I am not sure if this should be shipped with forbiddenapis. Maintaining the existing signatures is painful already. If one would publish the signatures on Maven Central as artifacts, one can easily use them in Maven, there's direct support to link to them. In Gradle it also works but not as intuitive.

A signature file could look like:

@defaultMessage Consider using LinkedHashSet
java.util.HashSet#<init>(**)
java.util.stream.Collectors#toSet()

I'd suggest to put something like this into your own build.

vlsi commented 2 years ago

1) Unfortunately, it is not really easy to put JDK-related signatures to custom builds since forbidden-apis forbids "unknown signatures".

For instance, Java 10+ has Collectors#toUnmodifiableSet, so the signatures easily become version-dependent. Then, there's a non-trivial step to figure out the needed Java.

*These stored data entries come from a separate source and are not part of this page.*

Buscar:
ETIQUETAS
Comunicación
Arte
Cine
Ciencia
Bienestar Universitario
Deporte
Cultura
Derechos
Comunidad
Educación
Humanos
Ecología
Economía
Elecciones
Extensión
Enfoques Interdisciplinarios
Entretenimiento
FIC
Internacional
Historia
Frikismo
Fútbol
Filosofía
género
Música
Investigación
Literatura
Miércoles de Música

2) Even though the signatures are small, I believe they are generally useful. For instance, in jqwik case, I did found a couple of bugs caused by hidden reliance on HashSet. In other words, the test outcomes looked nice and shiny, however, the outcomes were just wrong, and HashSet masked the results.

3) Kotlin instantiates LinkedHashSet for mutableSetOf<K, V>() which, I believe, is nice to avoid accidental bugs. Of course, it might be a bit slower, however, I believe it makes sense to keep the order by default.

4) Stream#distinct() keeps order by default, and its javadoc explicitly mentions that users should opt-in with .unordered() if they do not care on the order of the elements.